Por outro lado, ele observa que o sistema circulatório conta com uma ajuda nesta hora, as panturrilhas, que impulsionam o fluxo sanguíneo de volta ao coração. “Para isso, elas precisam estar fortalecidas. Um estilo de vida ativo, com atividade física, ajuda no fortalecimento de todo o corpo, contribuindo também para a saúde vascular”, orienta.

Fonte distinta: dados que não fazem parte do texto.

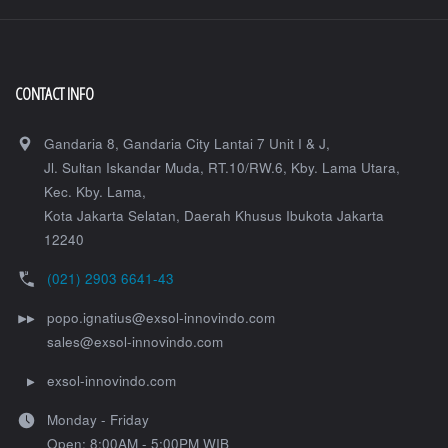
CONTACT INFO
Gandaria 8, Gandaria City Lantai 7 Unit I & J,
Jl. Sultan Iskandar Muda, RT.10/RW.6, Kby. Lama Utara,
Kec. Kby. Lama,
Kota Jakarta Selatan
,
Daerah Khusus Ibukota Jakarta
12240
(021) 2903 6641-43
popo.ignatius@exsol-innovindo.com
sales@exsol-innovindo.com
exsol-innovindo.com
Monday - Friday
Open: 8:00AM - 5:00PM WIB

“Ou seja, se a pessoa tiver um estilo de vida sedentário, o sangue terá ainda mais dificuldade para retornar ao coração quando estiver em pé e parado. Essa posição favorece o aparecimento de varizes, que resultam da dilatação das veias das pernas, que não conseguem mais levar com eficácia o sangue de volta ao coração”, esclarece Nabeshima.
O médico cita um estudo de 2015 publicado na revista científica BMJ Journals por pesquisadores dinamarqueses, que identificaram que passar longos períodos em pé pode ocasionar o aparecimento de varizes.
“Esse estudo acompanhou mais de 38 mil trabalhadores e concluiu que profissionais que permanecem longos períodos em pé têm maior risco de sofrer uma cirurgia para tratamento de varizes. Não é só uma percepção, tem um estudo científico que aponta indícios nessa direção”, comenta o médico.
Segundo o estudo, mulheres que trabalhavam em profissões que ficavam mais de 6 horas por dia em pé tinham um risco 2 vezes maior de serem submetidas a uma cirurgia de varizes, quando comparadas com trabalhadoras de outras atividades.